© JUNGE FREIHEIT Verlag GmbH & Co. www.jungefreiheit.de 04/19 / 18. Januar 2019

Wege zu mehr „Korrektheit“
Facebooks „Journalism Project“: Eine Funktion bindet Redakteure weltweit in die Inhaltsprüfung ein
Christian Schreiber / Gil Barkei

Nach heftiger Kritik vor allem aus der Politik hat Facebook ähnlich wie Google mit seiner „News Initiative“ (JF 14/18) vor zwei Jahren in ein eigenes Journalisten-Programm investiert. „Uns ist es wichtig, großartigen Journalismus zu unterstützen. Gemeinsam mit Nachrichtenorganisationen arbeiten wir an der Entwicklung von Produkten, Tools und Schulungen für Journalisten und Redaktionen auf der ganzen Welt“, heißt es euphorisch auf der Internetseite. 

So sieht das „Journalism Project“ unter anderem vor, den Austausch mit Medienunternehmen zu fördern, um sich genauer auf die Anforderungen von Redaktionen einstellen zu können. Dazu bietet das Unternehmen Lehrgänge für Programmierer und Redakteure an. Hinzu kommen Kooperationen: Im November hat die Hamburg Media School (HMS) ihr „Digital Journalism Fellowship“ gestartet.
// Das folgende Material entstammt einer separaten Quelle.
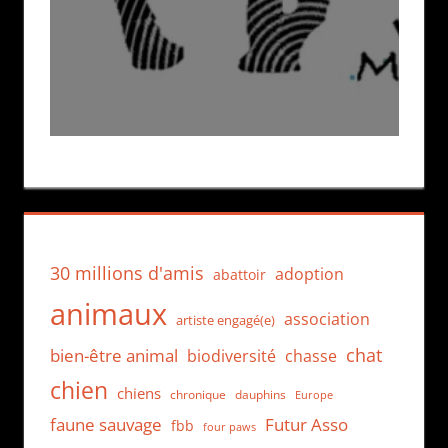
30 millions d'amis
adoption
abattoir
animaux
association
artiste engagé(e)
chat
bien-être animal
biodiversité
chasse
chien
chiens
chronique
dauphins
Europe
faune sauvage
Futur Asso
fbb
four paws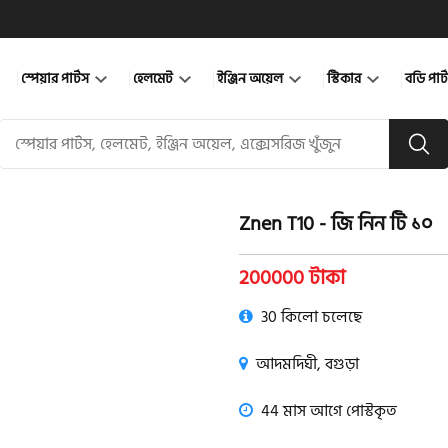
স্পেয়ার পার্টস
হেলমেট
ইঞ্জিন অয়েল
স্টিকার
বডি পার
Znen T10 - জি নিন টি ১০
200000 টাকা
30 কিলো চলেছে
আদমদিঘী, বগুড়া
44 মাস আগে পোস্টকৃত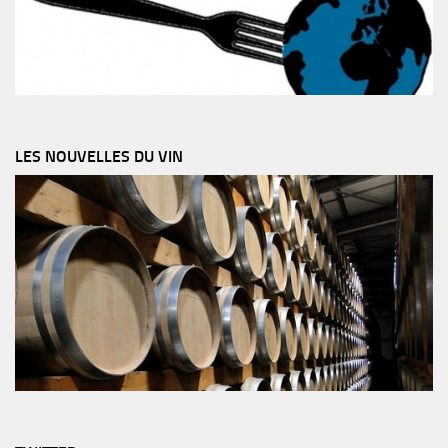
LES NOUVELLES DU VIN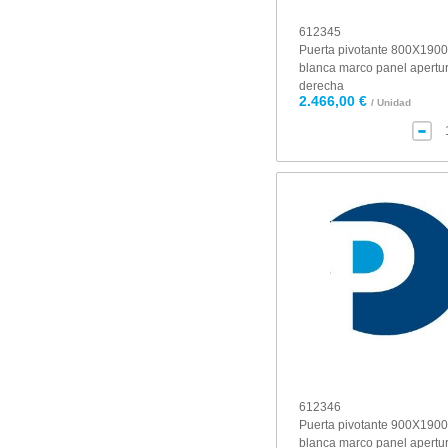
612345
Puerta pivotante 800X1900 
blanca marco panel apertu
derecha
2.466,00 €
/ Unidad
612346
Puerta pivotante 900X1900 
blanca marco panel apertu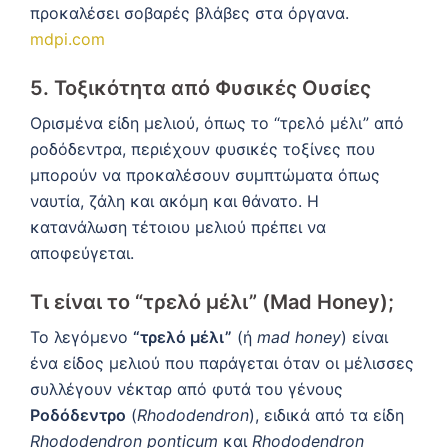
προκαλέσει σοβαρές βλάβες στα όργανα.
mdpi.com
5.
Τοξικότητα από Φυσικές Ουσίες
Ορισμένα είδη μελιού, όπως το “τρελό μέλι” από
ροδόδεντρα, περιέχουν φυσικές τοξίνες που
μπορούν να προκαλέσουν συμπτώματα όπως
ναυτία, ζάλη και ακόμη και θάνατο.
Η
κατανάλωση τέτοιου μελιού πρέπει να
αποφεύγεται.
Τι είναι το “τρελό μέλι” (Mad Honey);
Το λεγόμενο
“τρελό μέλι”
(ή
mad honey
) είναι
ένα είδος μελιού που παράγεται όταν οι μέλισσες
συλλέγουν νέκταρ από φυτά του γένους
Ροδόδεντρο
(
Rhododendron
), ειδικά από τα είδη
Rhododendron ponticum
και
Rhododendron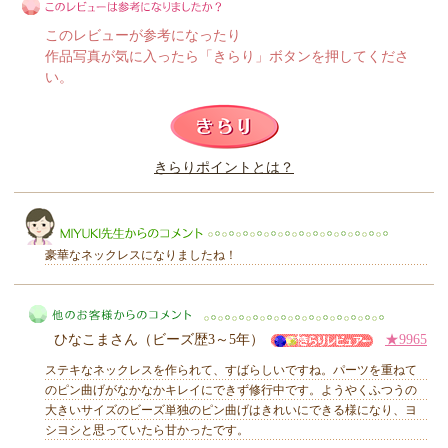
このレビューが参考になったり
作品写真が気に入ったら「きらり」ボタンを押してくださ
い。
このレビューは参考になりましたか？
きらりポイントとは？
きらり
豪華なネックレスになりましたね！
ひなこまさん（ビーズ歴3～5年）
★9965
MIYUKI先生からのコメント
ステキなネックレスを作られて、すばらしいですね。パーツを重ねて
のピン曲げがなかなかキレイにできず修行中です。ようやくふつうの
大きいサイズのビーズ単独のピン曲げはきれいにできる様になり、ヨ
シヨシと思っていたら甘かったです。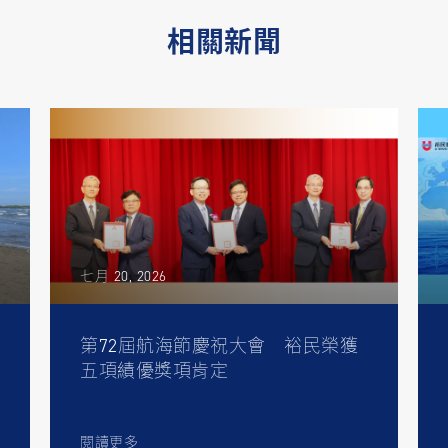
相關新聞
七月 20, 2026
第72屆航海節慶祝大會 裕民榮獲
五項績優獎項肯定
閱讀更多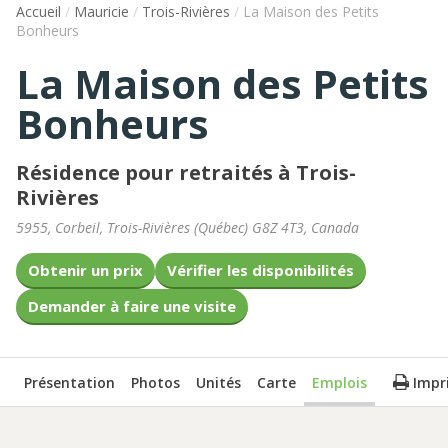
Accueil
/
Mauricie
/
Trois-Rivières
/
La Maison des Petits
Bonheurs
La Maison des Petits
Bonheurs
Résidence pour retraités à Trois-
Rivières
5955, Corbeil
,
Trois-Rivières
(
Québec
)
G8Z 4T3
,
Canada
Obtenir un prix
Vérifier les disponibilités
Demander à faire une visite
Présentation
Photos
Unités
Carte
Emplois
Impr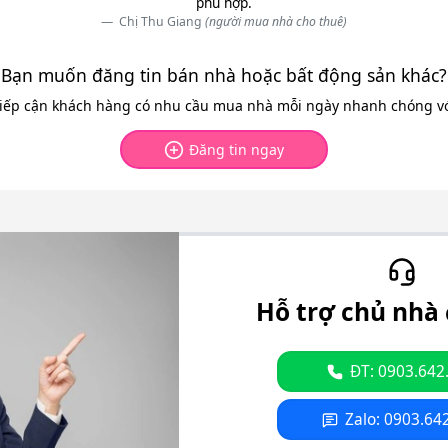
phù hợp.
Chị Thu Giang
(người mua nhà cho thuê)
Bạn muốn đăng tin bán nhà hoặc bất động sản khác?
tiếp cận khách hàng có nhu cầu mua nhà mỗi ngày nhanh chóng với
Đăng tin ngay
Hỗ trợ chủ nhà 
ĐT: 0903.642
Zalo: 0903.64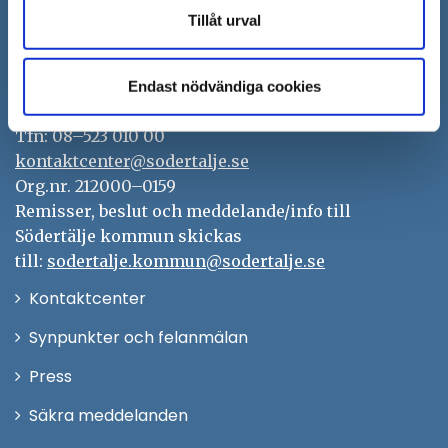
Tillåt urval
Södertälje kommun
151 89 Södertälje
Endast nödvändiga cookies
Besöksadress: Nyköpingsvägen 26
Tfn: 08–523 010 00
kontaktcenter@sodertalje.se
Org.nr. 212000–0159
Remisser, beslut och meddelande/info till
Södertälje kommun skickas
till:
sodertalje.kommun@sodertalje.se
Öppna
Kontaktcenter
i
Synpunkter och felanmälan
nytt
Öppna
Press
fönster
i
Säkra meddelanden
nytt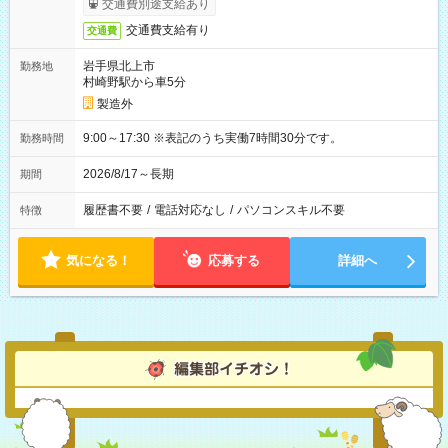
交通費別途支給あり
交通費支給有り
交通費
岩手県北上市
勤務地
村崎野駅から車5分
製造外
9:00～17:30 ※表記のうち実働7時間30分です。
勤務時間
2026/8/17～長期
期間
履歴書不要
/
電話対応なし
/
パソコンスキル不要
特徴
気になる！
応募する
詳細へ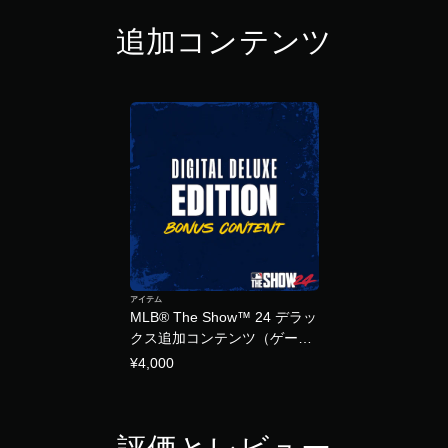
追加コンテンツ
アイテム
MLB® The Show™ 24 デラッ
クス追加コンテンツ（ゲーム
本体は含まれていません）
¥4,000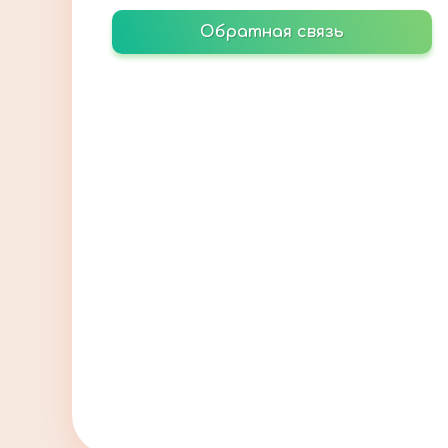
Обратная связь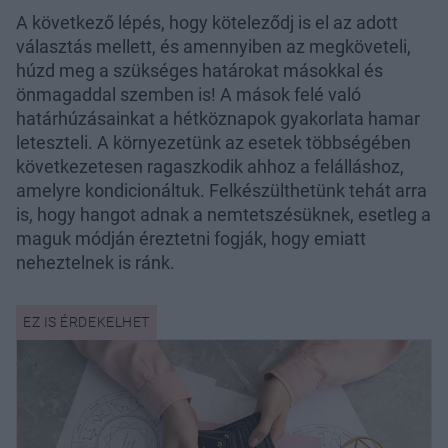
A következő lépés, hogy köteleződj is el az adott
választás mellett, és amennyiben az megköveteli,
húzd meg a szükséges határokat másokkal és
önmagaddal szemben is! A mások felé való
határhúzásainkat a hétköznapok gyakorlata hamar
leteszteli. A környezetünk az esetek többségében
következetesen ragaszkodik ahhoz a felálláshoz,
amelyre kondicionáltuk. Felkészülthetünk tehát arra
is, hogy hangot adnak a nemtetszésüknek, esetleg a
maguk módján éreztetni fogják, hogy emiatt
neheztelnek is ránk.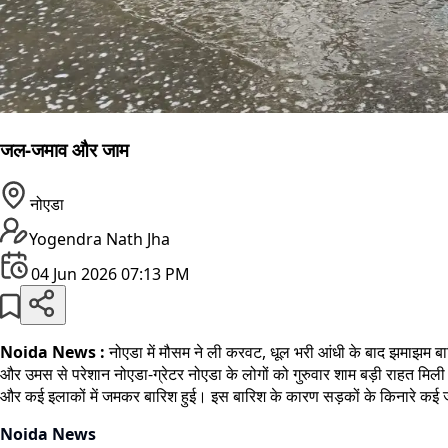
जल-जमाव और जाम
नोएडा
Yogendra Nath Jha
04 Jun 2026 07:13 PM
Noida News :
नोएडा में मौसम ने ली करवट, धूल भरी आंधी के बाद झमाझ
और उमस से परेशान नोएडा-ग्रेटर नोएडा के लोगों को गुरुवार शाम बड़ी राहत मि
और कई इलाकों में जमकर बारिश हुई। इस बारिश के कारण सड़कों के किनारे कई जगह
Noida News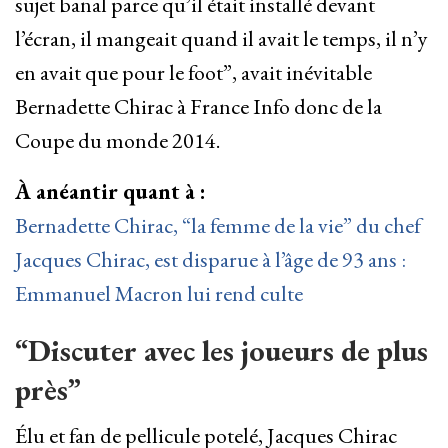
sujet banal parce qu’il était installé devant
l’écran, il mangeait quand il avait le temps, il n’y
en avait que pour le foot”, avait inévitable
Bernadette Chirac à France Info donc de la
Coupe du monde 2014.
À anéantir quant à :
Bernadette Chirac, “la femme de la vie” du chef
Jacques Chirac, est disparue à l’âge de 93 ans :
Emmanuel Macron lui rend culte
“Discuter avec les joueurs de plus
près”
Élu et fan de pellicule potelé, Jacques Chirac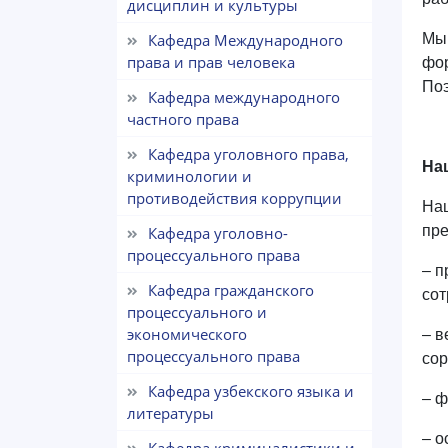
дисциплин и культуры
Кафедра Международного
Мы 
права и прав человека
фор
Поэ
Кафедра международного
частного права
Кафедра уголовного права,
На
криминологии и
противодействия коррупции
Наш
пре
Кафедра уголовно-
процессуального права
– п
Кафедра гражданского
сот
процессуального и
экономического
– в
процессуального права
сор
Кафедра узбекского языка и
– ф
литературы
– о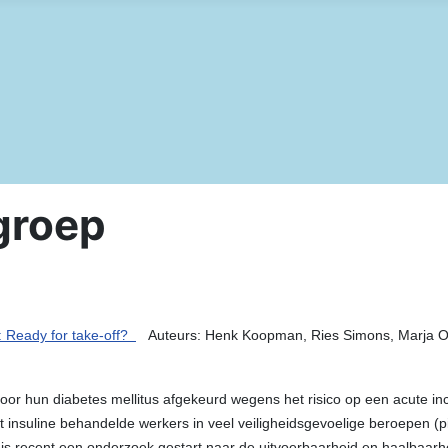
groep
s: Ready for take-off?
Auteurs: Henk Koopman, Ries
 voor hun diabetes mellitus afgekeurd wegens het risico op een acute 
t insuline behandelde werkers in veel veiligheidsgevoelige beroepen (p
 is recent een onderzoek gestart naar de uitvoerbaarheid en haalbaar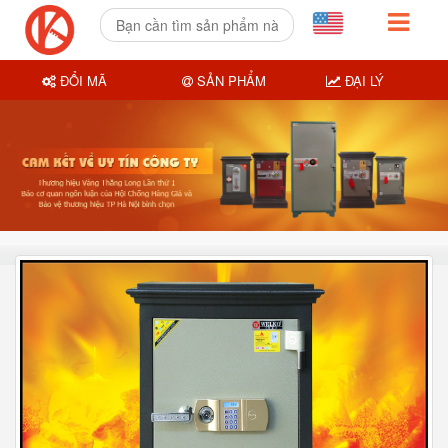
ĐỔI MÃ
SẢN PHẨM
ĐẠI LÝ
Das einjährige, kostenlose und berufsbegleitende Weiterbildungsprogramm ist das erste von Facebook geförderte Stipendienprogramm für Journalisten in Deutschland.

Analyse, wie Beiträge viral gehen 

Ziel des „Journalism Project“ ist es, das Verständnis für Nachrichten bei allen Nutzern zu fördern und an „neuen Wegen“ zu arbeiten, „um Menschen Informationen zu geben, damit sie kluge Entscheidungen zu den Nachrichten, die sie lesen, treffen können“. Im Zuge des Projektes wird auch an versöhnlich gemeinten Modellen getüftelt, um über Facebook die Abonnenten- und Leserzahlen der klassischen Medien zu erhöhen, die den US-Konzern für den Verlust erheblicher Werbeeinnahmen verantwortlich machen.

Ein weiteres Anliegen des Projekts ist es, das Verbreiten von „Fake News“ über die Plattform und die Einflußnahme auf Wahlen zu verhindern. So heißt ein Partnerprojekt „News Literacy Project“ und will Pädagogen und Journalisten zusammenführen, „um Schülern zu vermitteln, wie sie im digitalen Zeitalter Wahrheit und Fiktion unterscheiden können“. Die schon seit sechs Jahren bestehende Facebook-Gruppe „News, Media & Publishing“ wurde in das „Journalism Project“ integriert. Hier haben sich bereits fast 15.000 Journalisten und Menschen, die an den Partnerschaften und Produktteams von Facebook beteiligt sind, versammelt. Dort wird auch über zwei wichtige Neuerungen diskutiert: Seit Anfang November testet Facebook die Funktion von Eilmeldungen. Zudem wird für das Angebot „Watch“ (JF 38/18) die Palette an Nachrichtensendungen ausgebaut. 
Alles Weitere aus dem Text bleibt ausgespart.